果てしない宇宙に投げ出された主人公の孤独と恐怖は計り知れない。しかし私たちがほんとうに身震いするのは、彼女の背後に映る美しい地球を目の当たりにした時である。これほど地球の近くを漂流してしまったら、もしかしたら大気圏内に引きこまれてしまうのではないか。眼前にどこまでも広がる闇に慄きながらも、眼に見えない地球の重力にも空恐ろしさを感じるのである。この二重の恐怖がたまらない。
映画を見ていて気づかされるのは、人間の存在自体が重力に大きく規定されているという事実である。身体運動が重力に依存しているだけではない。ものの見方そのものが重力に左右されているのだ。
たとえば無重力空間では身体の動作はままならない。じっさいこの映画でたびたび表わされているように、ひとたび回転してしまった身体を安定させるには並々ならぬ労力と時間が必要とされる。しかし、よくよく考えてみれば、こうした不自由な身ぶりの描写は地球の重力を前提とした視点に基づいている。どんな身体運動にも重力が等しく作用しているからこそ、身体の「安定」や「自由」という見方が可能になるからだ。

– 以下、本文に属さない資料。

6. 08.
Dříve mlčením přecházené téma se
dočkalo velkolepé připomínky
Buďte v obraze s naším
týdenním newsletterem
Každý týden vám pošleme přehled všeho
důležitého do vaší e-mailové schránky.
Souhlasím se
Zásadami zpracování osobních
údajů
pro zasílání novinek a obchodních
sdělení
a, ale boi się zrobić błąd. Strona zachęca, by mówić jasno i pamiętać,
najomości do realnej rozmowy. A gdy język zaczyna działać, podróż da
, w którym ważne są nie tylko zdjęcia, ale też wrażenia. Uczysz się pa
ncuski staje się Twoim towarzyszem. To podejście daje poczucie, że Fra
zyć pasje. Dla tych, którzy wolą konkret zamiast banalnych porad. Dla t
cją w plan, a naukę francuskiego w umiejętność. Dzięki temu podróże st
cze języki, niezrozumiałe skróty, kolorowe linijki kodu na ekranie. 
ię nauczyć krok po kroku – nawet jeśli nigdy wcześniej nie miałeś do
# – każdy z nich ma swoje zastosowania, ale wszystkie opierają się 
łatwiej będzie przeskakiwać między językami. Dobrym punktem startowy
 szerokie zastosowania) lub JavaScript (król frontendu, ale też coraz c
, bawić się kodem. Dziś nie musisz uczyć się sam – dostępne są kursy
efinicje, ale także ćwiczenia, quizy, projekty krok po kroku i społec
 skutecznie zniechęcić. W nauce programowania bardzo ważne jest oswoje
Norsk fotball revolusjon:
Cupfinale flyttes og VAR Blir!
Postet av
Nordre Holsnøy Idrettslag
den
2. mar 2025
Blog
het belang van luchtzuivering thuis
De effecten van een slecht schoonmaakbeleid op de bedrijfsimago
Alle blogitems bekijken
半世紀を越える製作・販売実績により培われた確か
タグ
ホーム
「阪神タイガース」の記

確かに宇宙を漂流する身体は不安定で不自由極まりない。ただ、そのように認識するのは、私たちの視線にも重力が働きかけているからだろう。画面の背後にたびたび映り込む地球は、帰還すべき目標であると同時に、認識の根底に重力が隠れていることの象徴にほかならない。
重力という枠組みを取り払った視線を想像してみると、あるいはこうも言えるかもしれない。宇宙空間で回転しているのは身体ではなく、むしろ宇宙ではないのか。身体が宇宙で回転するのではなく、身体のまわりの宇宙が回転する。事実、この映画のなかでもそのようなシーンは、部分的とはいえ、表現されていた。そのようにして私たちの世界観を想像的に転倒させるところにこそ、この映画の芸術性があるのだ。